Circa lo spirito del tantrismo, una sua formula significativa è l'unità di bhoga e di yoga, spiegata come
quella di fruimento (o godimento: enjoyment in inglese - fruimento delle esperienze e delle possibilità offerte
dal mondo all'uomo) e di liberazione o ascesi. Nei testi tantrici si afferma: nelle altre scuole le due cose si
escludono a vicenda: chi fruisce non è un liberato e un asceta e chi è un liberato o un asceta non fruisce.
Non così da noi. « Nella via dei Kaula il fruimento diviene uno yoga perfetto e il mondo stesso si fa il
luogo della liberazione» - aggiungendosi:
«Senza la potenza la liberazione è una mera burla». Si tratta di un paradossale aprirsi al mondo
dell'esperienza e della vita, anche in tutto quel che vi è di più intenso e pericoloso, ma mantenendosi
distaccati. In conclusione, si parla della «trasformazione del veleno in farmaco», cioè dell'uso ai fini della
liberazione e dell'illuminazione di tutte le forze e le esperienze che in ogni altro caso condurrebbero ad un
maggiore vincolamento, a rovina o a perdizione.
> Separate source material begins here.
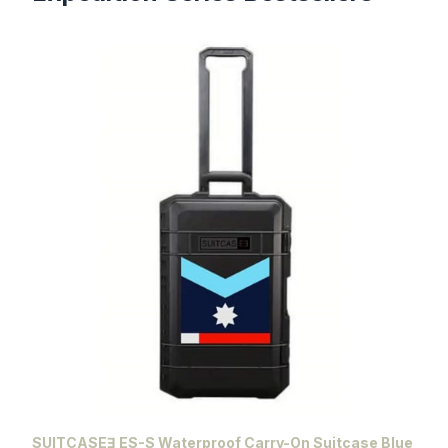
SUITCASEƎ ES-S Waterproof Carry-On Suitcase Blue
Così in questo insieme si definisce proprio quell'ideale
non della « liberazione come evasione » ma della libertà reale e immanente che in Occidente è stato
coltivato e in ogni modo proclamato, ma in fondo (in confronto) in forme o astratte, soltanto
intellettualistiche, o degradate, o materializzate e banali.
Nella seconda edizione del libro aggiunsi molto altro materiale: ad esempio, nei riguardi del cosidetto
Vajrayana, del tantrismo buddhista, da me trascurato nella prima edizione, perché quando la compilai poco
ne sapevo. Diversi punti furono ortopedizzati o chiarificati, varie escrescenze « critiche » eliminate, certe
parti notevolmente sviluppate. Ciò vale, ad esempio, pel lungo capitolo della seconda edizione dove si parla
delle pratiche sessuali tantriche, le quali erano già state motivo di scandalo per vari occidentali « spiritualisti
», inclusa la Blawatsky la quale a causa di ciò ebbe a definire il tantrismo come « la peggior specie di magia
nera» (è uno degli esempi di quanto i teosofisti, e poi gli antroposofi, sappiano delle dottrine orientali). In
tale capitolo si trovano già alcune idee fondamentali che io dovevano riprendere e sviluppare in una delle
mie ultime opere, Metafisica del sesso.